== The data

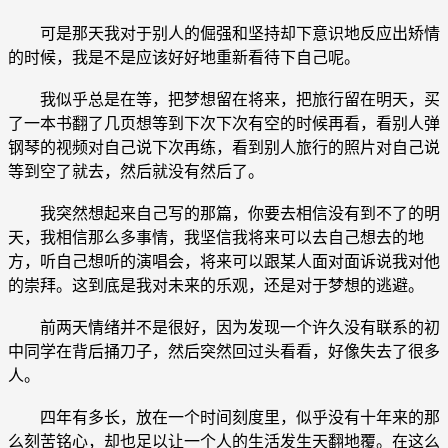
可是那天我对于别人的倔强和坚持却下意识地反应出矫情
的时候，我是不是应该好好地重新看待下自己呢。
我似乎总是在等，把梦想留在将来，把旅行留在明天，买
了一本书翻了几页想等到下次下次有空的时候再看，看别人弹
钢琴的视频对自己说下次再练，看到别人旅行的照片对自己说
等到空了就去，然后就没有然后了。
我突然想起来自己写的那篇，你要去相信没有到不了的明
天，我相信那么多事情，我坚信我将来可以去自己想去的地
方，听自己想听的演唱会，将来可以跟某人面对面诉说我对他
的崇拜。这到底是我对未来的乐观，还是对于梦想的逃避。
前两天情绪并不是很好，因为发现一个许久没有联系的初
中同学在背后捅刀子，然后突然回过头看看，好像失去了很多
人。
四年有多长，放在一个时间刻度里，似乎没有十年来的那
么刻苦铭心，却也足以让一个人的生活发生天翻地覆。在这么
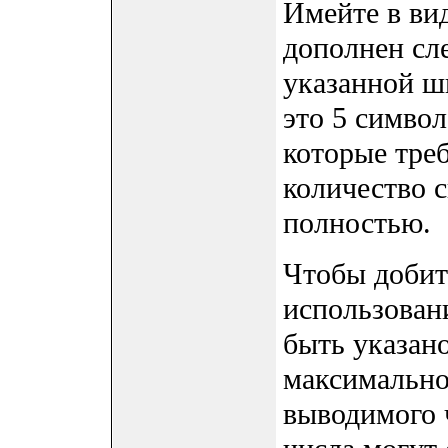
Имейте в вид
дополнен сл
указанной ш
это 5 симво
которые тре
количество 
полностью.
Чтобы добит
использован
быть указан
максимально
выводимого 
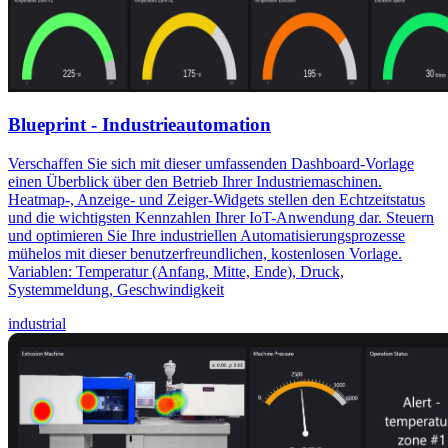
Blueprint - Industrieautomation
Verschaffen Sie sich mit dieser umfassenden Dashboard-Vorlage
einen Überblick über den Betrieb Ihrer Industriemaschinen.
Heatmap-, Anzeige- und Zeiger-Widgets stellen den Echtzeitstatus
und die wichtigsten Kennzahlen Ihrer IoT-Anwendung dar. Steuern
und optimieren Sie Ihre industriellen Automatisierungsprozesse
mühelos mit dieser benutzerfreundlichen, kostenlosen Vorlage.
Variablen: Temperatur (Anfang, Mitte, Ende), Druck,
Systemmeldung, Geschwindigkeit
industrial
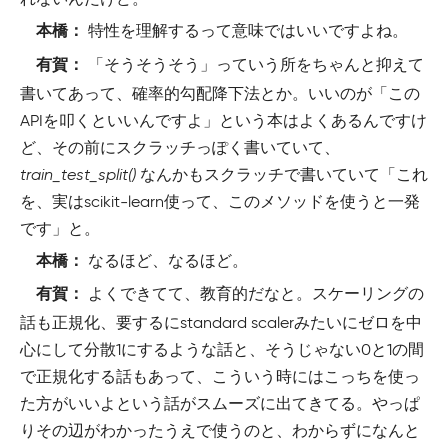
特性を理解するって意味ではいいですよね。
本橋：
「そうそうそう」っていう所をちゃんと抑えて
有賀：
書いてあって、確率的勾配降下法とか。いいのが「この
APIを叩くといいんですよ」という本はよくあるんですけ
ど、その前にスクラッチっぽく書いていて、
train_test_split()
なんかもスクラッチで書いていて「これ
を、実はscikit-learn使って、このメソッドを使うと一発
です」と。
なるほど、なるほど。
本橋：
よくできてて、教育的だなと。スケーリングの
有賀：
話も正規化、要するにstandard scalerみたいにゼロを中
心にして分散1にするような話と、そうじゃない0と1の間
で正規化する話もあって、こういう時にはこっちを使っ
た方がいいよという話がスムーズに出てきてる。やっぱ
りその辺がわかったうえで使うのと、わからずになんと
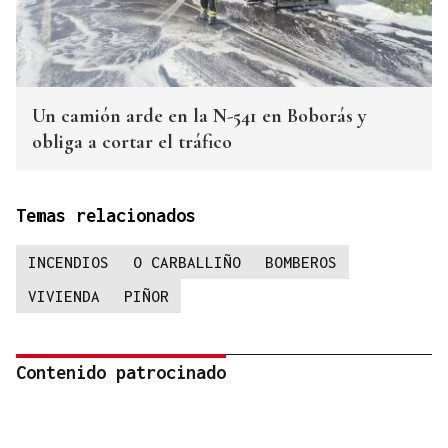
Un camión arde en la N-541 en Boborás y
obliga a cortar el tráfico
Temas relacionados
INCENDIOS
O CARBALLIÑO
BOMBEROS
VIVIENDA
PIÑOR
Contenido patrocinado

====

| Task objective |
In the copy, include no pictures; otherwise transcribe the entries exactly.

| Solution |
可是那天我对于别人的倔强和坚持却下意识地反应出矫情
的时候，我是不是应该好好地重新看待下自己呢。
我似乎总是在等，把梦想留在将来，把旅行留在明天，买
了一本书翻了几页想等到下次下次有空的时候再看，看别人弹
钢琴的视频对自己说下次再练，看到别人旅行的照片对自己说
等到空了就去，然后就没有然后了。
我突然想起来自己写的那篇，你要去相信没有到不了的明
天，我相信那么多事情，我坚信我将来可以去自己想去的地
方，听自己想听的演唱会，将来可以跟某人面对面诉说我对他
的崇拜。这到底是我对未来的乐观，还是对于梦想的逃避。
前两天情绪并不是很好，因为发现一个许久没有联系的初
中同学在背后捅刀子，然后突然回过头看看，好像失去了很多
人。
四年有多长，放在一个时间刻度里，似乎没有十年来的那
么刻苦铭心，却也足以让一个人的生活发生天翻地覆。在这么
Имейте в вид
дополнен сл
указанной ш
это 5 симво
которые тре
количество 
полностью.
Чтобы добит
использован
быть указан
максимально
выводимого 
Blueprint - Industrieautomation
Verschaffen Sie sich mit dieser umfassenden Dashboard-Vorlage
einen Überblick über den Betrieb Ihrer Industriemaschinen.
Heatmap-, Anzeige- und Zeiger-Widgets stellen den Echtzeitstatus
und die wichtigsten Kennzahlen Ihrer IoT-Anwendung dar. Steuern
und optimieren Sie Ihre industriellen Automatisierungsprozesse
mühelos mit dieser benutzerfreundlichen, kostenlosen Vorlage.
Variablen: Temperatur (Anfang, Mitte, Ende), Druck,
Systemmeldung, Geschwindigkeit
industrial
特性を理解するって意味ではいいですよね。
本橋：
「そうそうそう」っていう所をちゃんと抑えて
有賀：
書いてあって、確率的勾配降下法とか。いいのが「この
APIを叩くといいんですよ」という本はよくあるんですけ
ど、その前にスクラッチっぽく書いていて、
train_test_split()
なんかもスクラッチで書いていて「これ
を、実はscikit-learn使って、このメソッドを使うと一発
です」と。
なるほど、なるほど。
本橋：
よくできてて、教育的だなと。スケーリングの
有賀：
話も正規化、要するにstandard scalerみたいにゼロを中
心にして分散1にするような話と、そうじゃない0と1の間
で正規化する話もあって、こういう時にはこっちを使っ
た方がいいよという話がスムーズに出てきてる。やっぱ
りその辺がわかったうえで使うのと、わからずになんと
Un camión arde en la N-541 en Boborás y
obliga a cortar el tráfico
Temas relacionados
INCENDIOS
O CARBALLIÑO
BOMBEROS
VIVIENDA
PIÑOR
Contenido patrocinado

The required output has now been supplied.